Wie sich die Welt seit Schottlands letzter WM-Teilnahme verändert hat

Kurzüberblick
Schottland stand zuletzt 1998 bei einer Männer-Fußball-WM. Seitdem hat sich die Welt rasant verändert: Das schottische Parlament wurde wiederhergestellt, Google wurde gegründet und die Preise für ein Bier haben sich mehr als verdoppelt.

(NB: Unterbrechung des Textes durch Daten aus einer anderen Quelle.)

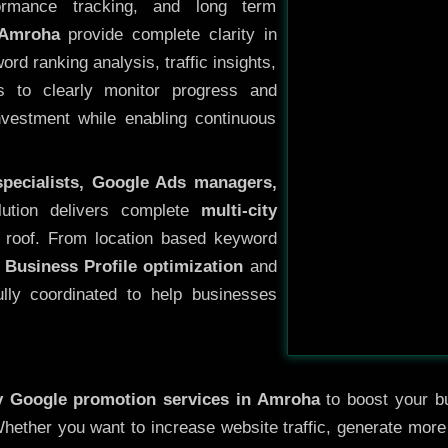
ormance tracking, and long term
 Amroha
provide complete clarity in
rd ranking analysis, traffic insights,
s to clearly monitor progress and
investment while enabling continuous
specialists, Google Ads managers,
lution delivers complete
multi-city
 roof. From location based keyword
 Business Profile optimization
and
ully coordinated to help businesses
ty
Google promotion services in Amroha
to boost your bu
 Whether you want to increase website traffic, generate mor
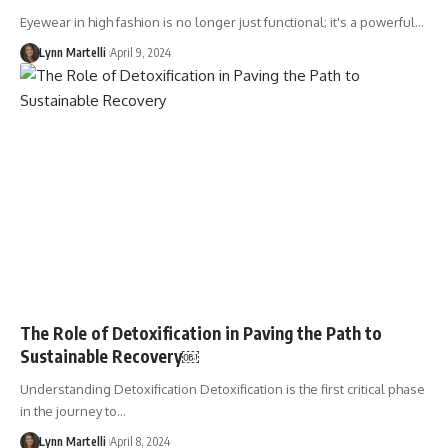
Eyewear in high fashion is no longer just functional; it's a powerful…
Lynn Martelli
April 9, 2024
The Role of Detoxification in Paving the Path to
Sustainable Recovery￼
Understanding Detoxification Detoxification is the first critical phase
in the journey to…
Lynn Martelli
April 8, 2024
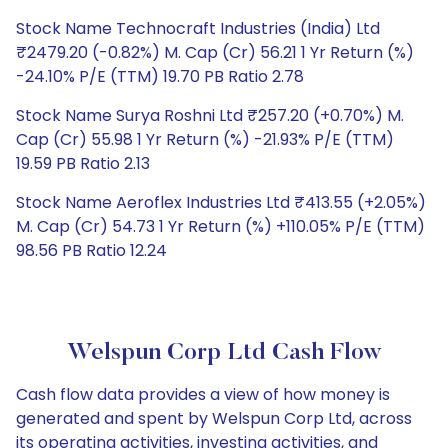
Stock Name Technocraft Industries (India) Ltd
₹2479.20 (-0.82%) M. Cap (Cr) 56.21 1 Yr Return (%)
-24.10% P/E (TTM) 19.70 PB Ratio 2.78
Stock Name Surya Roshni Ltd ₹257.20 (+0.70%) M.
Cap (Cr) 55.98 1 Yr Return (%) -21.93% P/E (TTM)
19.59 PB Ratio 2.13
Stock Name Aeroflex Industries Ltd ₹413.55 (+2.05%)
M. Cap (Cr) 54.73 1 Yr Return (%) +110.05% P/E (TTM)
98.56 PB Ratio 12.24
Welspun Corp Ltd Cash Flow
Cash flow data provides a view of how money is
generated and spent by Welspun Corp Ltd, across
its operating activities, investing activities, and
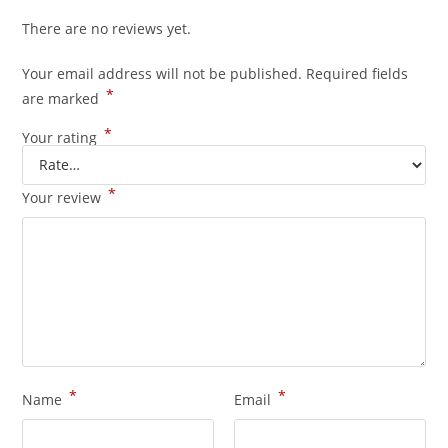
There are no reviews yet.
Your email address will not be published.
Required fields
*
are marked
*
Your rating
*
Your review
*
*
Name
Email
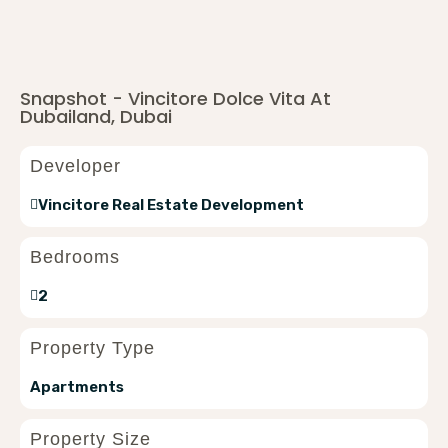
Snapshot - Vincitore Dolce Vita At
Dubailand, Dubai
Developer
Vincitore Real Estate Development
Bedrooms
2
Property Type
Apartments
Property Size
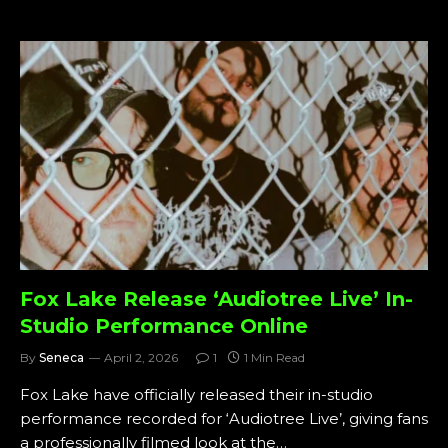
Fox Lake Release ‘Audiotree Live’ In-
Studio Performance Online
By
Seneca
April 2, 2026
1
1 Min Read
Fox Lake have officially released their in-studio
performance recorded for ‘Audiotree Live’, giving fans
a professionally filmed look at the…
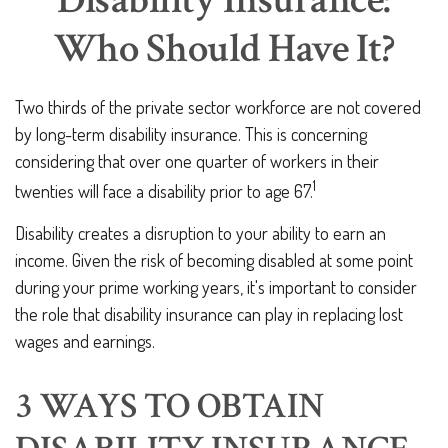
Disability Insurance:
Who Should Have It?
Two thirds of the private sector workforce are not covered
by long-term disability insurance. This is concerning
considering that over one quarter of workers in their
1
twenties will face a disability prior to age 67.
Disability creates a disruption to your ability to earn an
income. Given the risk of becoming disabled at some point
during your prime working years, it's important to consider
the role that disability insurance can play in replacing lost
wages and earnings.
3 WAYS TO OBTAIN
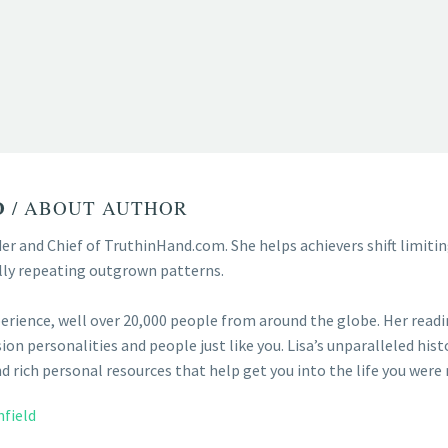
D
/ ABOUT AUTHOR
der and Chief of TruthinHand.com. She helps achievers shift limit
lly repeating outgrown patterns.
perience, well over 20,000 people from around the globe. Her reading
ion personalities and people just like you. Lisa’s unparalleled hist
 rich personal resources that help get you into the life you were 
nfield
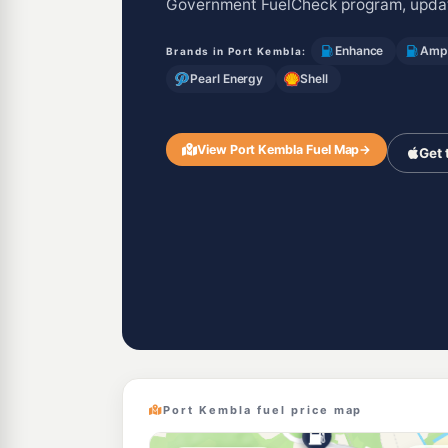
Government FuelCheck program, updat
Enhance
Ampo
Brands in Port Kembla:
Pearl Energy
Shell
View Port Kembla Fuel Map
→
Get 
Port Kembla fuel price map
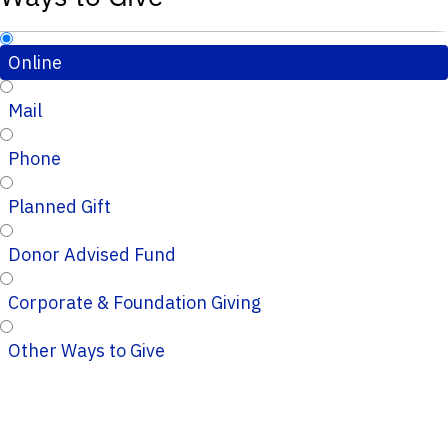
Online
Mail
Phone
Planned Gift
Donor Advised Fund
Corporate & Foundation Giving
Other Ways to Give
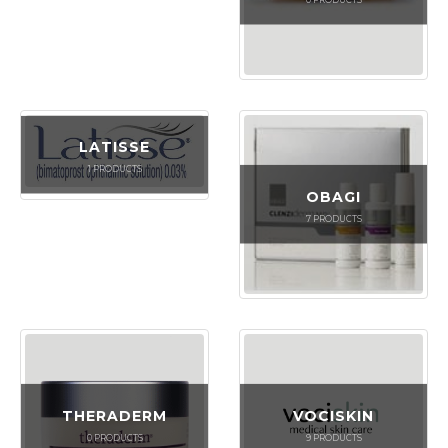
LATISSE
1
PRODUCTS
OBAGI
7
PRODUCTS
THERADERM
VOCISKIN
0
PRODUCTS
9
PRODUCTS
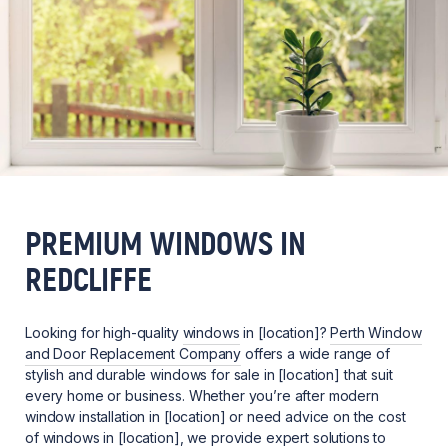
PREMIUM WINDOWS IN
REDCLIFFE
Looking for high-quality
windows
in [location]?
Perth Window
and Door Replacement Company
offers a wide range of
stylish and durable windows for sale in [location] that suit
every home or business. Whether you’re after modern
window installation in [location] or need advice on the cost
of windows in [location], we provide expert solutions to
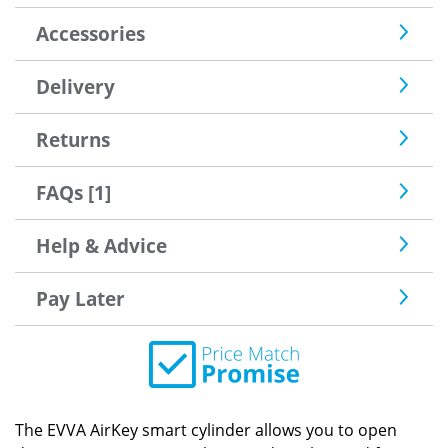
Accessories
Delivery
Returns
FAQs [1]
Help & Advice
Pay Later
The EVVA AirKey smart cylinder allows you to open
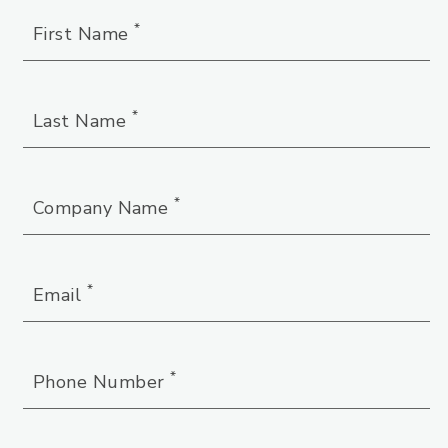
*
First Name
*
Last Name
*
Company Name
*
Email
*
Phone Number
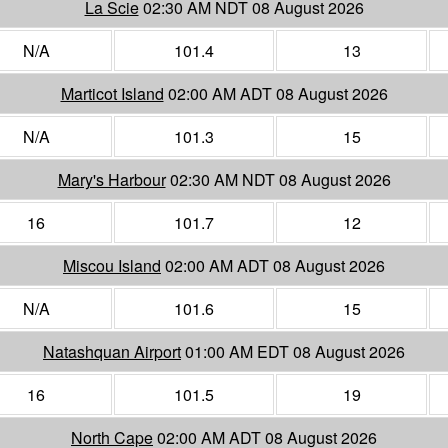
La Scie
02:30 AM NDT 08 August 2026
N/A
101.4
13
Marticot Island
02:00 AM ADT 08 August 2026
N/A
101.3
15
Mary's Harbour
02:30 AM NDT 08 August 2026
16
101.7
12
Miscou Island
02:00 AM ADT 08 August 2026
N/A
101.6
15
Natashquan Airport
01:00 AM EDT 08 August 2026
16
101.5
19
North Cape
02:00 AM ADT 08 August 2026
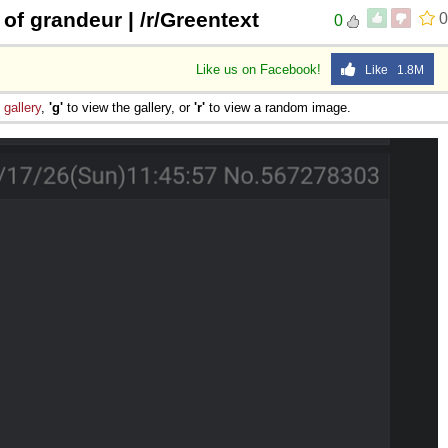
of grandeur | /r/Greentext
0
0
Like us on Facebook!
Like 1.8M
e
gallery
,
'g'
to view the gallery, or
'r'
to view a random image.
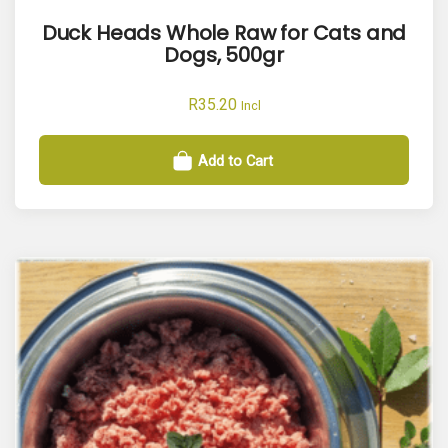
Duck Heads Whole Raw for Cats and
Dogs, 500gr
R
35.20
Incl
Add to Cart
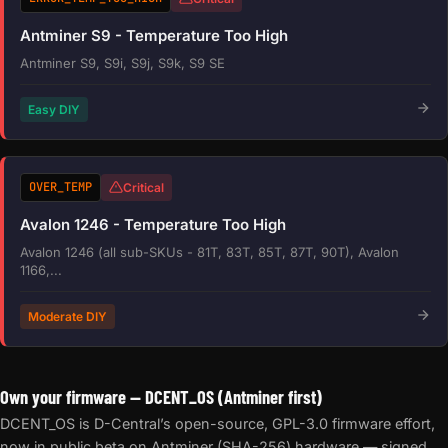
Antminer S9 - Temperature Too High
Antminer S9, S9i, S9j, S9k, S9 SE
Easy DIY
OVER_TEMP
Critical
Avalon 1246 - Temperature Too High
Avalon 1246 (all sub-SKUs - 81T, 83T, 85T, 87T, 90T), Avalon
1166,...
Moderate DIY
Own your firmware — DCENT_OS (Antminer first)
DCENT_OS is D-Central’s open-source, GPL-3.0 firmware effort,
now in public beta on Antminer (SHA-256) hardware — signed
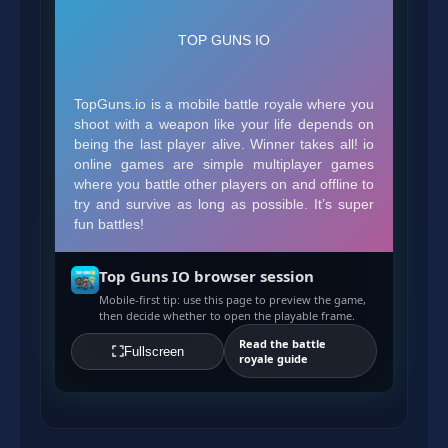
Top Guns IO browser session
Mobile-first tip: use this page to preview the game,
then decide whether to open the playable frame.
Read the battle
Fullscreen
royale guide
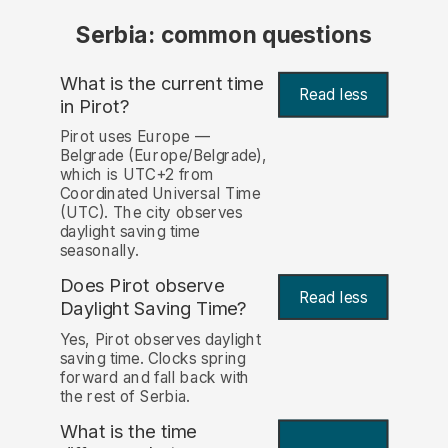
Serbia: common questions
What is the current time
Read less
in Pirot?
Pirot uses Europe —
Belgrade (Europe/Belgrade),
which is UTC+2 from
Coordinated Universal Time
(UTC). The city observes
daylight saving time
seasonally.
Does Pirot observe
Read less
Daylight Saving Time?
Yes, Pirot observes daylight
saving time. Clocks spring
forward and fall back with
the rest of Serbia.
What is the time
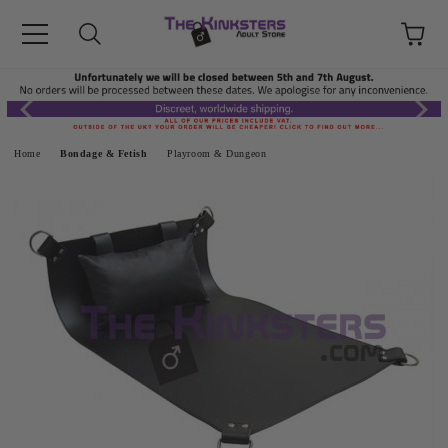
Home
Bondage & Fetish
Playroom & Dungeon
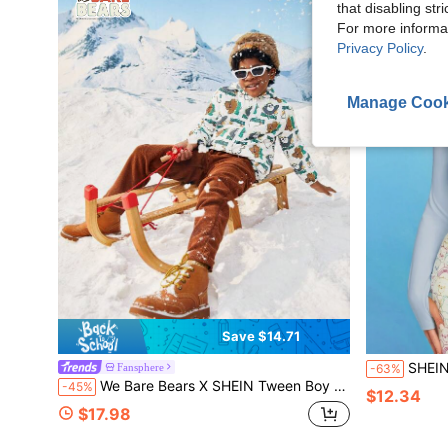
that disabling str
For more informa
Privacy Policy
.
Manage Cook
Save $14.71
SHEIN X Care Be
Fansphere
-63%
We Bare Bears X SHEIN Tween Boy Cartoon Graphic Hooded Jacket Spring And Autumn Style
-45%
$12.34
$17.98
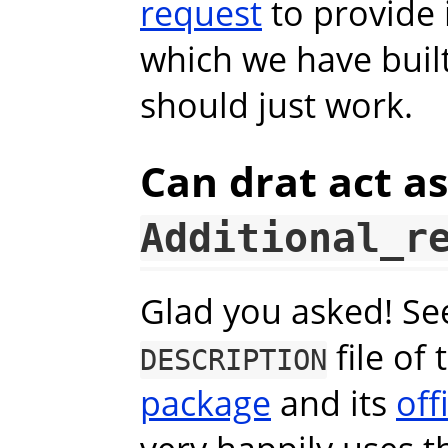
request
to provide 
which we have built.
should just work.
Can drat act a
Additional_r
Glad you asked! See 
file of
DESCRIPTION
package
and its
off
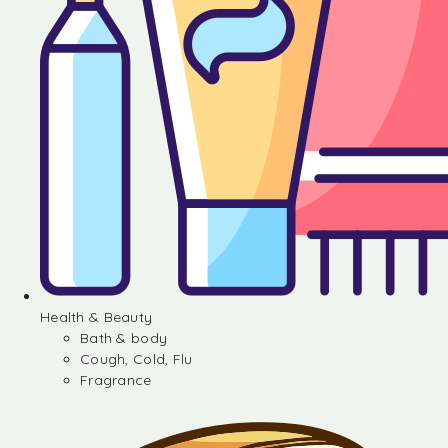
Health & Beauty
Bath & body
Cough, Cold, Flu
Fragrance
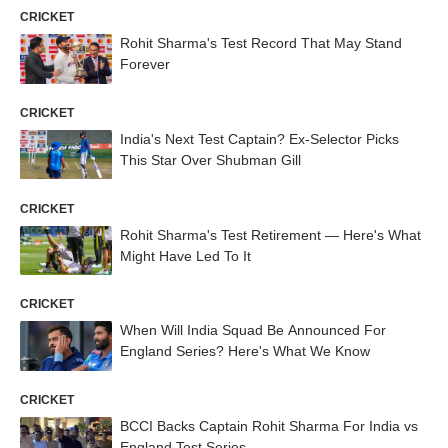
CRICKET
Rohit Sharma's Test Record That May Stand
Forever
CRICKET
India's Next Test Captain? Ex-Selector Picks
This Star Over Shubman Gill
CRICKET
Rohit Sharma's Test Retirement — Here's What
Might Have Led To It
CRICKET
When Will India Squad Be Announced For
England Series? Here's What We Know
CRICKET
BCCI Backs Captain Rohit Sharma For India vs
England Test Series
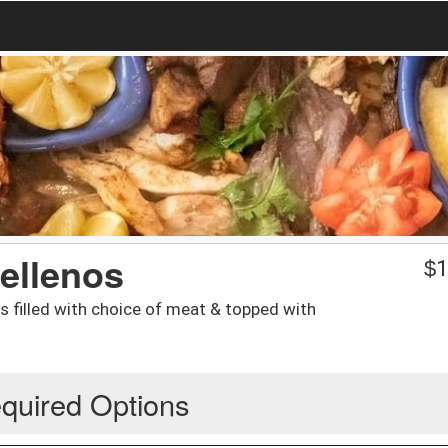
Rellenos
$
1
 filled with choice of meat & topped with
quired Options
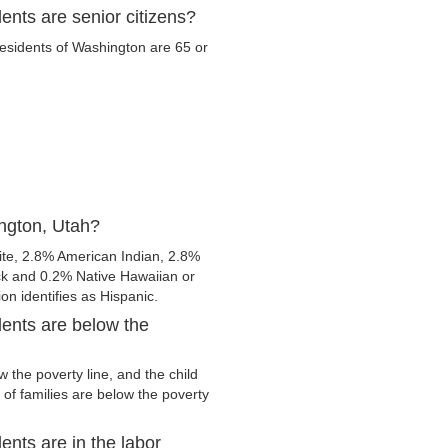
nts are senior citizens?
 residents of Washington are 65 or
ngton, Utah?
te, 2.8% American Indian, 2.8%
ck and 0.2% Native Hawaiian or
ion identifies as Hispanic.
ents are below the
the poverty line, and the child
of families are below the poverty
nts are in the labor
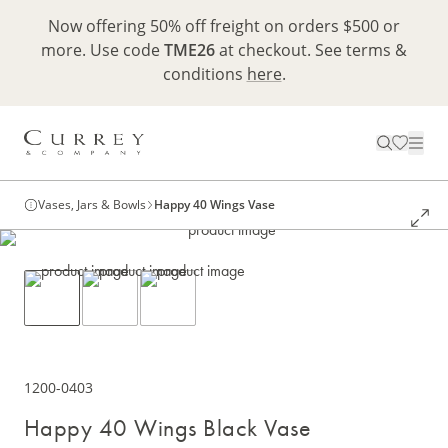
Now offering 50% off freight on orders $500 or
more. Use code
TME26
at checkout. See terms &
conditions
here
.
Vases, Jars & Bowls
Happy 40 Wings Vase
1200-0403
Happy 40 Wings Black Vase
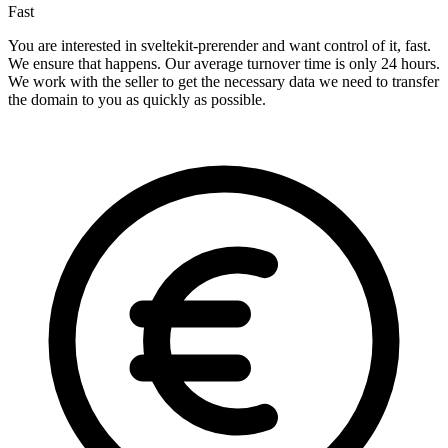
Fast
You are interested in sveltekit-prerender and want control of it, fast.
We ensure that happens. Our average turnover time is only 24 hours.
We work with the seller to get the necessary data we need to transfer
the domain to you as quickly as possible.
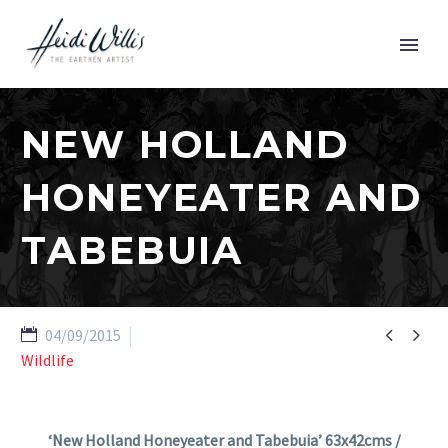
NEW HOLLAND
HONEYEATER AND
TABEBUIA


04/09/2015
Wildlife
‘New Holland Honeyeater and Tabebuia’ 63x42cms /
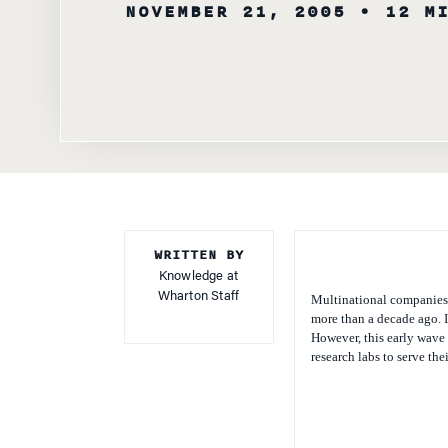
WRITTEN BY
Knowledge at
Wharton Staff
Multinational companies (
more than a decade ago. I
However, this early wave
research labs to serve th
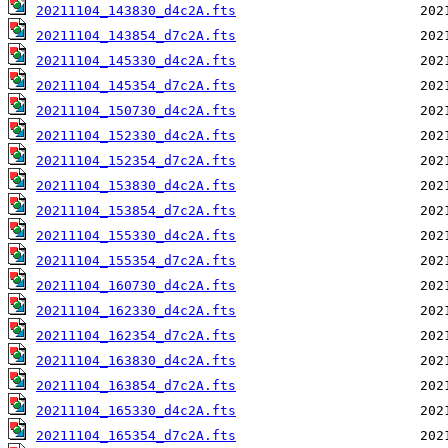
20211104_143830_d4c2A.fts
20211104_143854_d7c2A.fts
20211104_145330_d4c2A.fts
20211104_145354_d7c2A.fts
20211104_150730_d4c2A.fts
20211104_152330_d4c2A.fts
20211104_152354_d7c2A.fts
20211104_153830_d4c2A.fts
20211104_153854_d7c2A.fts
20211104_155330_d4c2A.fts
20211104_155354_d7c2A.fts
20211104_160730_d4c2A.fts
20211104_162330_d4c2A.fts
20211104_162354_d7c2A.fts
20211104_163830_d4c2A.fts
20211104_163854_d7c2A.fts
20211104_165330_d4c2A.fts
20211104_165354_d7c2A.fts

Als Schottland zuletzt an einer Männer-Fußball-Weltmeisterschaft teilnahm, existierte das schottische Parlament noch nicht, Google war noch nicht erfunden und ein Pint Lager kostete etwa 1,90 Pfund. Die Weltmeisterschaft 1998 in Frankreich war das bislang letzte Mal, dass die schottische Nationalmannschaft an einem WM-Turnier der Männer teilnahm. Seitdem hat sich die Welt in vielerlei Hinsicht grundlegend verändert.
Politische Veränderungen
Eines der auffälligsten Beispiele ist die Wiederherstellung des schottischen Parlaments. Nach einem Referendum im Jahr 1997 nahm das Parlament 1999 seine Arbeit auf – ein Jahr nach der WM. Es war die erste eigenständige schottische Legislative seit 1707, als das Königreich Schottland mit England zum Königreich Großbritannien vereinigt wurde. Die Dezentralisierung verlieh Schottland mehr Autonomie in Bereichen wie Bildung, Gesundheit und Justiz.
Technologische Revolution
Im Jahr 1998 war das Internet noch in den Kinderschuhen. Google wurde erst im September 1998 gegründet, also nach der WM. Heute ist Google der mit Abstand dominierende Suchmaschinenanbieter und ein zentraler Bestandteil des digitalen Alltags. Auch soziale Medien wie Facebook (gegründet 2004), Twitter (2006) oder Instagram (2010) gab es nicht. Mobiltelefone waren klobige Geräte ohne Internetzugang, und Smartphones kamen erst Jahre später auf den Markt.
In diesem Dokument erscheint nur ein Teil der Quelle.